The t-statistic measures how many standard errors the sample mean is from the hypothesized or comparison mean. Larger absolute t-values indicate stronger evidence against the null hypothesis. The p-value represents the probability of observing results as extreme as yours if the null hypothesis were true.
A p-value below 0.05 is traditionally considered statistically significant, meaning there is less than a 5% chance the observed difference is due to random variation alone. However, statistical significance does not necessarily mean practical significance — a very large sample can make trivially small differences statistically significant.
Frequently Asked Questions
What is the difference between one-sample and two-sample t-tests?
A one-sample t-test compares your sample mean to a known or hypothesized value. A two-sample t-test compares the means of two separate groups to determine if they are significantly different from each other.
What does the p-value mean?
The p-value is the probability of getting results as extreme as observed, assuming the null hypothesis is true. A small p-value (< 0.05) suggests the observed difference is unlikely due to chance alone.
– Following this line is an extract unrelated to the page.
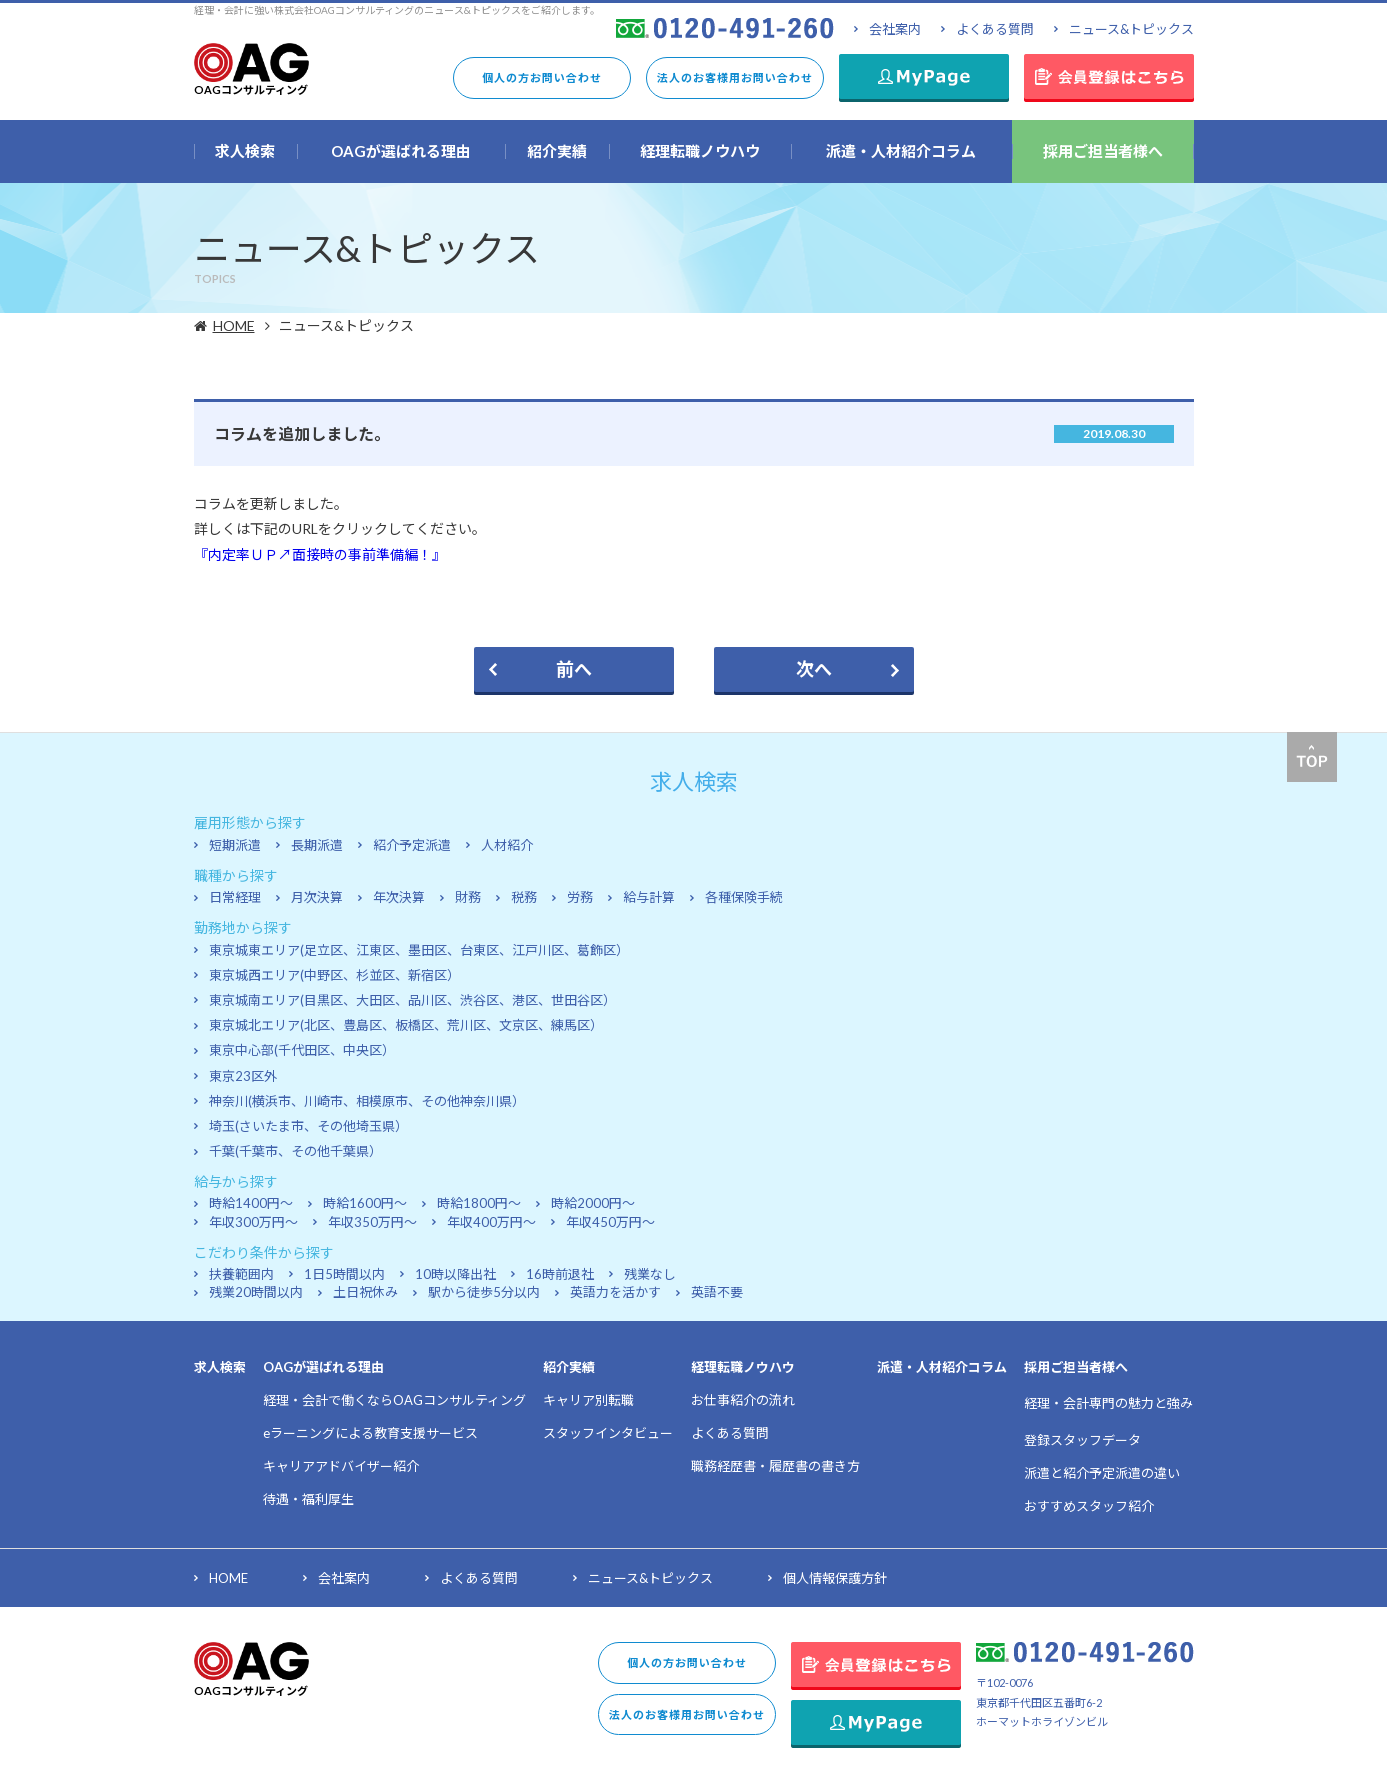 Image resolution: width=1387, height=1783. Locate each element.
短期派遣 (235, 845)
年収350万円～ (372, 1222)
When should I use a t-test vs z-test?
Use a t-test when the population standard deviation is unknown and must be estimated from the sample (most real-world situations). Use a z-test only when the population standard deviation is known and the sample is large.
What are the assumptions of a t-test?
The data should be approximately normally distributed (less important for large samples due to the Central Limit Theorem), observations should be independent, and the data should be measured on an interval or ratio scale.